Supervised vs Unsupervised Machine Learning
To better understand where GANs fit into the world of cyber-security, it is important to understand the basics of AI and machine learning. Machine learning is most broadly classified into supervised and unsupervised categories. Unsupervised methods try to find patterns in unlabeled data that we know very little about. A lot of the data used in cyber-security is unlabeled, so supervised machine learning is ideal for clustering similar data and finding and anticipating irregularities and potential threats. The volume of malevolent data is increasing exponentially, so learning methods need to be versatile and agile in order to scale and keep up.
On the other hand, supervised machine learning is implemented when data contains a distinct property that we want to monitor. In this case, we can implement machine learning to track, analyse and construct models based on a specific property. When used for malware protection, this type of AI can be put to work on figuring out whether a file or other software package is malicious. It can also predict and identify phishing attacks and increase security in complex IOT systems by classifying and modeling threats. Semi-supervised machine learning is somewhere in between as it uses both labelled and unlabeled data.
Deep and Shallow Models
Deep learning is a class of machine learning that consists of multiple layers of neural networks. Each layer works with different data representations, and the model can be both supervised and unsupervised. Traditional shallow models focus on individual feature extraction methods that are based on custom designed features. Deep learning takes the opposite route by starting with a mass of raw data and then deriving features during the first layer of the training procedure. This means that deep learning can be effective even if we do not have powerful feature extraction techniques needed to train our model.
Deep learning models are commonly used in cyber-security as they cut out the need for investing in the development of complicated feature extraction engines. The downside to this approach is that it inevitably results in a high rate of false positives. Another disadvantage is the long training time which may prove too slow to keep up with incoming threats. To be effective, both deep and shallow machine learning needs to be implemented.
Classifying GANs
So, where do GANs fit in? As most of the input data for this model is unlabeled, GANs are most commonly a type of unsupervised learning. GANs take this data, most commonly binary files image or video bundles, and try to learn everything they can about the structure of the data. It is important to note that GANs also utilize some aspects of supervised learning. The goal is to set up a system that will be able to pick out the synthetic from the original data. After the synthetic data has been quarantined, the generator then tries to find adversarial examples. These are most often samples that are likely to be misclassified by the discriminator.
GANs work by pitting Generator Neutral Networks against Discriminator Neutral Networks, and this adversarial concept can work with all machine learning models. Shallow methods can be used, but a deep neural network is required to really get the most out of a GAN. This is most evident when working with complex data such as executable files, images and video. Deep neural networks have power to represent complex functions that are used by both the generator and discriminator when detecting synthetic data.
GANs in Malware Detection
The ability of any machine learning system to detect malware is only as good as its training set.

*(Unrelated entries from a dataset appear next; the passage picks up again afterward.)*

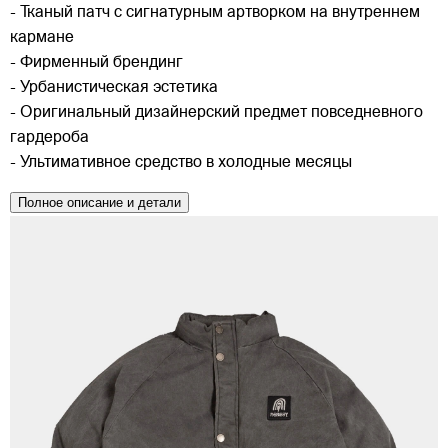
- Тканый патч с сигнатурным артворком на внутреннем
кармане
- Фирменный брендинг
- Урбанистическая эстетика
- Оригинальный дизайнерский предмет повседневного
гардероба
- Ультимативное средство в холодные месяцы
Полное описание и детали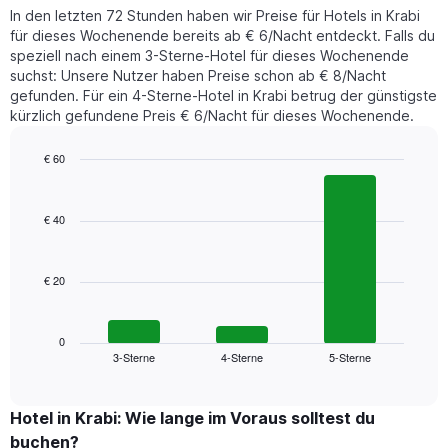
heute
Achse,
In den letzten 72 Stunden haben wir Preise für Hotels in Krabi
Nacht
die
für dieses Wochenende bereits ab € 6/Nacht entdeckt. Falls du
in
den
speziell nach einem 3-Sterne-Hotel für dieses Wochenende
den
durchschnittlichen
suchst: Unsere Nutzer haben Preise schon ab € 8/Nacht
letzten
Zimmerpreis
gefunden. Für ein 4-Sterne-Hotel in Krabi betrug der günstigste
3
anzeigt.
kürzlich gefundene Preis € 6/Nacht für dieses Wochenende.
Tagen
gefunden
wurde,
€ 60
aggregiert
Bar
Chart
nach
graphic.
chart
with
Sternebewertung.
€ 40
3
Das
bars.
Diagramm
hat
€ 20
Das
1
folgende
X-
Diagramm
Achse,
zeigt
0
die
3-Sterne
4-Sterne
5-Sterne
den
End
die
of
durchschnittlichen
Hotelkategorien
interactive
Zimmerpreis
chart
nach
für
Hotel in Krabi: Wie lange im Voraus solltest du
Sternen
dieses
buchen?
anzeigt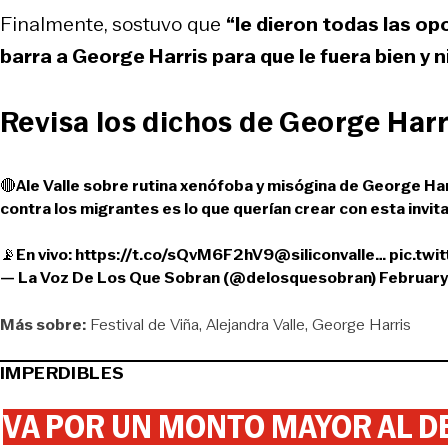
Finalmente, sostuvo que
“le dieron todas las op
barra a George Harris para que le fuera bien y ni
Revisa los dichos de George Harr
🔴Ale Valle sobre rutina xenófoba y misógina de George Harr
contra los migrantes es lo que querían crear con esta invi
📡En vivo:
https://t.co/sQvM6F2hV9
@siliconvalle
…
pic.twi
— La Voz De Los Que Sobran (@delosquesobran)
February
Más sobre:
Festival de Viña
Alejandra Valle
George Harris
IMPERDIBLES
VA POR UN MONTO MAYOR AL DE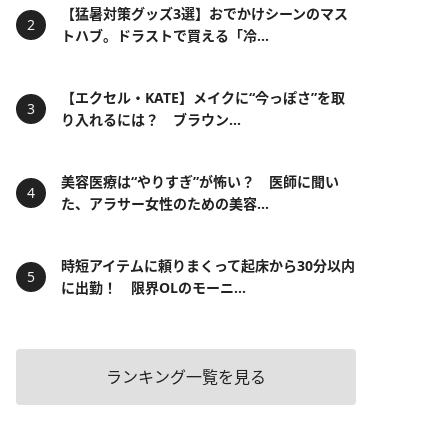
【猛暑対策グッズ3選】おでかけシーンのマス
トハブ。ドラストで買える「冷...
【エクセル・KATE】メイクに“今っぽさ”を取
り入れるには？ ブラウン...
美容医療は“やりすぎ”が怖い？ 医師に聞い
た、アラサー女性のための美容...
時短アイテムに頼りまくって起床から30分以内
に出勤！ 限界OLのモーニ...
ランキング一覧を見る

In light of this, the dataset used for training the system needs to be an exact representation of all the types of malware that has or can be detected. To stay effective, AI security training sets need to be constantly updated, and this is an area where GANs can help. Based on the distribution of existing data, GANs can generate new samples that will effectively increase the initial set with valuable data.

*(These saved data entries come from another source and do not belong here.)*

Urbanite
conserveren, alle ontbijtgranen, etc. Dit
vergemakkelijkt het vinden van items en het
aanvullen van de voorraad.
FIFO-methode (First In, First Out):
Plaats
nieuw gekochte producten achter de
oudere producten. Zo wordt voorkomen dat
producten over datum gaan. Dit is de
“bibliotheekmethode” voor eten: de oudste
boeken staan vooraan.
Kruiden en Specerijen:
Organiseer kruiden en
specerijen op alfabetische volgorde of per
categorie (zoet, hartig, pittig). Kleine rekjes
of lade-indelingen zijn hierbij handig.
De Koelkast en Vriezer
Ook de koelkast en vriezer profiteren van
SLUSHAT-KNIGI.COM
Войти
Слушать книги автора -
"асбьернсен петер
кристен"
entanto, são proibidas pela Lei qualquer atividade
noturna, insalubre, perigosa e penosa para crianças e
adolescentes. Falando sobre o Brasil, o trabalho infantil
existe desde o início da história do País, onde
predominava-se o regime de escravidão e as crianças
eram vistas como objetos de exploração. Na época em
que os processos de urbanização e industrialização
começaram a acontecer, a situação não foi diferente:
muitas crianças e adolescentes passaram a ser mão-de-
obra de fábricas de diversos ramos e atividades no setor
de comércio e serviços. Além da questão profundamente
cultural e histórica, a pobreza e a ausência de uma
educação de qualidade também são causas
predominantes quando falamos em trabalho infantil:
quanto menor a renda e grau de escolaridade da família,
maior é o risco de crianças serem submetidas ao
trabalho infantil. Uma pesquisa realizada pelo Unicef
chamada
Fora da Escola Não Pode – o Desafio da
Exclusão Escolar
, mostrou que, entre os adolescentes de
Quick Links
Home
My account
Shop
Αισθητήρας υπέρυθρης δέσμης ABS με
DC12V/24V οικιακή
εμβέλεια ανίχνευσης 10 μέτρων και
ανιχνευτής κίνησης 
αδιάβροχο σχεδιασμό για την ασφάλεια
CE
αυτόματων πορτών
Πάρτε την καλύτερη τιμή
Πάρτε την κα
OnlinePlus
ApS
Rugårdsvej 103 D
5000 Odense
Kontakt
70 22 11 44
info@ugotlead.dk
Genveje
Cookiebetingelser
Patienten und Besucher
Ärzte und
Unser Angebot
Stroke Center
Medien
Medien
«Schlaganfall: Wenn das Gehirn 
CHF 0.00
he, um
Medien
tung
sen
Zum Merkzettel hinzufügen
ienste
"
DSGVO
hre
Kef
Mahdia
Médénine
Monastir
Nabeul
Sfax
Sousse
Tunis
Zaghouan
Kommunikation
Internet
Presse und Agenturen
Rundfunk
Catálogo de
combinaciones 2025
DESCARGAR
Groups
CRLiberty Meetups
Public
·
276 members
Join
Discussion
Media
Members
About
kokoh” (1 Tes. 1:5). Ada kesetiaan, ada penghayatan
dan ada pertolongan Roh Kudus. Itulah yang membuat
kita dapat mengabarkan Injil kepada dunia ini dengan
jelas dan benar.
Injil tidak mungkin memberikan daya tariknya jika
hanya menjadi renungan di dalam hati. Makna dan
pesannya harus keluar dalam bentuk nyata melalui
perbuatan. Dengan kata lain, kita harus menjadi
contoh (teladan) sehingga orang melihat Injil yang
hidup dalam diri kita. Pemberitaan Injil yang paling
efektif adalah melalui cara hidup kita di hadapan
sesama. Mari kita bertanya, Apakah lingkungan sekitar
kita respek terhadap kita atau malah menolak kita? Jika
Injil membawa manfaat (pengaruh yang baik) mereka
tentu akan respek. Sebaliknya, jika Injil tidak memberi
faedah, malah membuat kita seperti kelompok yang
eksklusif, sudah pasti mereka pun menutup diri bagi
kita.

New types of malware are constantly being created, so GANs are uniquely positioned to help us learn about the data distribution and structure of unknown data. Using GANs in cyber-security can also help us learn about how new malware is generated. The GAN can do this by sampling provided data without the need for having a probability distribution model in place.

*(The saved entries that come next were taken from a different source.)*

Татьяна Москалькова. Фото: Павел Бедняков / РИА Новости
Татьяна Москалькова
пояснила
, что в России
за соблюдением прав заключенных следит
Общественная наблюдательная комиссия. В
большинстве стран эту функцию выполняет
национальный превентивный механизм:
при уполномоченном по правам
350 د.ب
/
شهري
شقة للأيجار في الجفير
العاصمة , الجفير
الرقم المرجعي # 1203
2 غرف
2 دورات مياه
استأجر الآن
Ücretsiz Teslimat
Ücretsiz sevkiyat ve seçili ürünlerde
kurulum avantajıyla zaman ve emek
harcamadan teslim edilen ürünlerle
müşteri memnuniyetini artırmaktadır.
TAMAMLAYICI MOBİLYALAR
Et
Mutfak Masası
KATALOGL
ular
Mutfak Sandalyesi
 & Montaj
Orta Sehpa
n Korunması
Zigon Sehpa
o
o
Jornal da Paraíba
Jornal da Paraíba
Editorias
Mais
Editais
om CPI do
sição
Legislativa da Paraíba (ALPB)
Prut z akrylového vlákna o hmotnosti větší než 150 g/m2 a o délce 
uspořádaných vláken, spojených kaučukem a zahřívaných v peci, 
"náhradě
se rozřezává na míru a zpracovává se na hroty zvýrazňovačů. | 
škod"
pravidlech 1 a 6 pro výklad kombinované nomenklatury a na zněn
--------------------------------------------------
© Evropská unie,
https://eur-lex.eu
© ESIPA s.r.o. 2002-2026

Security models can be further enhanced by feeding the GAN generated data back into the learning process. This increases the robustness of the system and increases the level of protection from adversarial attacks. This constant feedback loop lets security experts predict the actions of hackers and automated malevolent attacks. GANs are the latest tool in the AI toolbox and they have increased the sophistication of cyber-attacks but also provided the technology needed for smart and proactive security systems.